• EXERCISE PROMPT:
Using the entries that follow, collect the lines where the word "software" appears.

• RECORDS SHOWN:
□ □ □ □ □ □ □

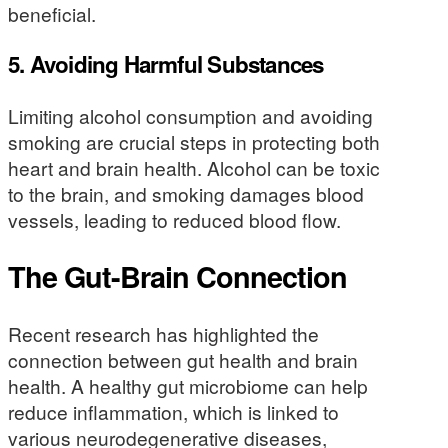
beneficial.
5.
Avoiding Harmful Substances
Limiting alcohol consumption and avoiding
smoking are crucial steps in protecting both
heart and brain health. Alcohol can be toxic
to the brain, and smoking damages blood
vessels, leading to reduced blood flow.
The Gut-Brain Connection
Recent research has highlighted the
connection between gut health and brain
health. A healthy gut microbiome can help
reduce inflammation, which is linked to
various neurodegenerative diseases,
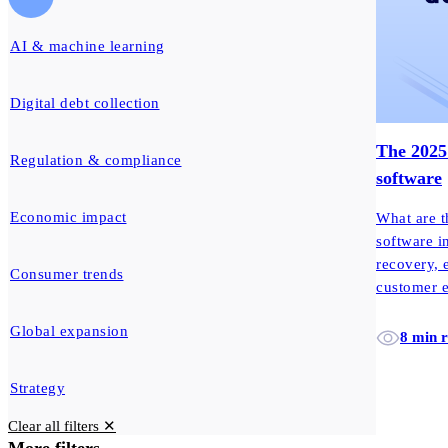
AI & machine learning
Digital debt collection
The 2025 
Regulation & compliance
software
Economic impact
What are t
software i
recovery, 
Consumer trends
customer 
Global expansion
8 min 
Strategy
Clear all filters ✕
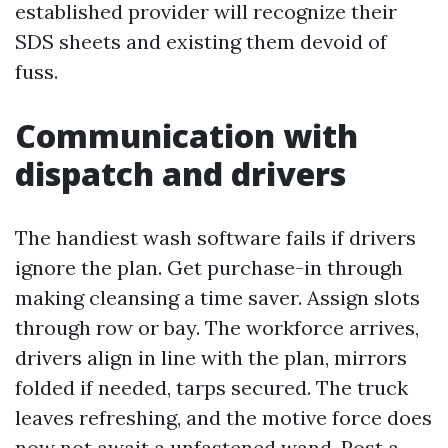
established provider will recognize their
SDS sheets and existing them devoid of
fuss.
Communication with
dispatch and drivers
The handiest wash software fails if drivers
ignore the plan. Get purchase-in through
making cleansing a time saver. Assign slots
through row or bay. The workforce arrives,
drivers align in line with the plan, mirrors
folded if needed, tarps secured. The truck
leaves refreshing, and the motive force does
now not await a unfastened wand. Post a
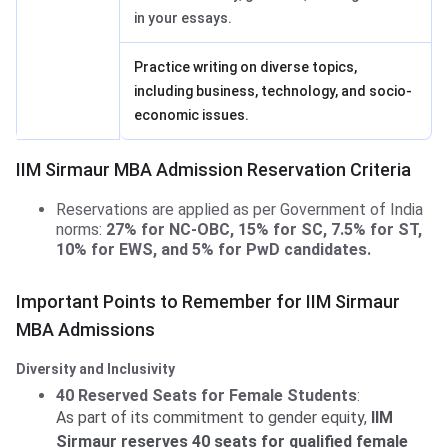
in your essays.
Practice writing on diverse topics,
including business, technology, and socio-
economic issues.
IIM Sirmaur MBA Admission Reservation Criteria
Reservations are applied as per Government of India
norms:
27% for NC-OBC, 15% for SC, 7.5% for ST,
10% for EWS, and 5% for PwD candidates.
Important Points to Remember for IIM Sirmaur
MBA Admissions
Diversity and Inclusivity
40 Reserved Seats for Female Students
:
As part of its commitment to gender equity,
IIM
Sirmaur reserves 40 seats for qualified female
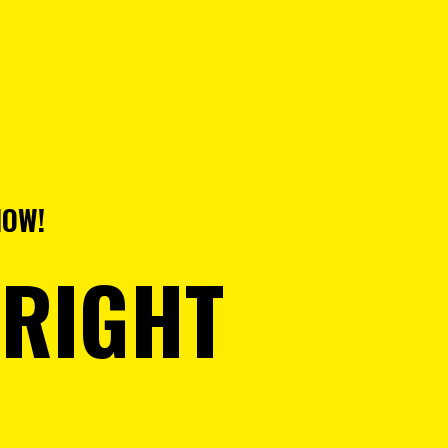
NOW!
 RIGHT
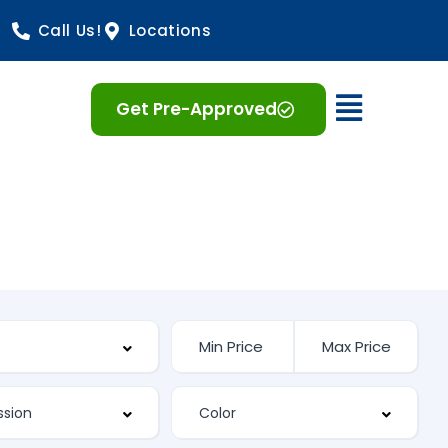
Call Us!
Locations
Open 
Get Pre-Approved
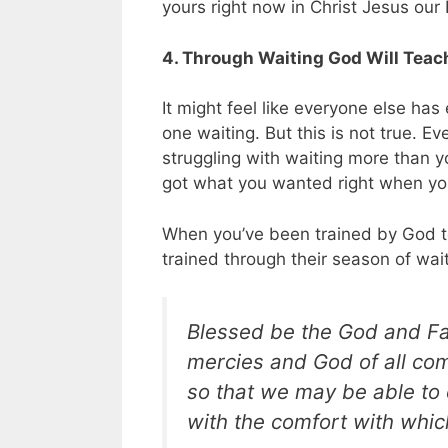
yours right now in Christ Jesus our 
4. Through Waiting God Will Teac
It might feel like everyone else ha
one waiting. But this is not true. 
struggling with waiting more than y
got what you wanted right when you
When you’ve been trained by God to 
trained through their season of wai
Blessed be the God and Fat
mercies and God of all comf
so that we may be able to 
with the comfort with whi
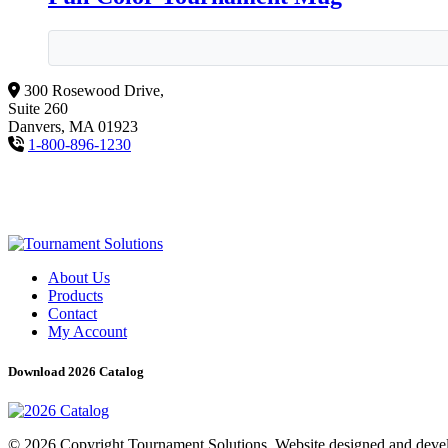
300 Rosewood Drive,
Suite 260
Danvers, MA 01923
1-800-896-1230
About Us
Products
Contact
My Account
Download 2026 Catalog
© 2026 Copyright Tournament Solutions. Website designed and dev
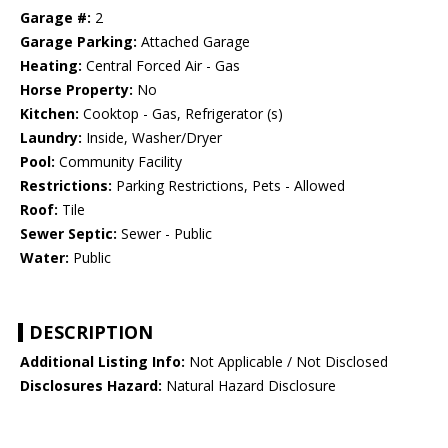
Garage #:
2
Garage Parking:
Attached Garage
Heating:
Central Forced Air - Gas
Horse Property:
No
Kitchen:
Cooktop - Gas, Refrigerator (s)
Laundry:
Inside, Washer/Dryer
Pool:
Community Facility
Restrictions:
Parking Restrictions, Pets - Allowed
Roof:
Tile
Sewer Septic:
Sewer - Public
Water:
Public
DESCRIPTION
Additional Listing Info:
Not Applicable / Not Disclosed
Disclosures Hazard:
Natural Hazard Disclosure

□ □ □ □ □ □ □

• RESULT:
software
software i
The handiest wash software fails if drivers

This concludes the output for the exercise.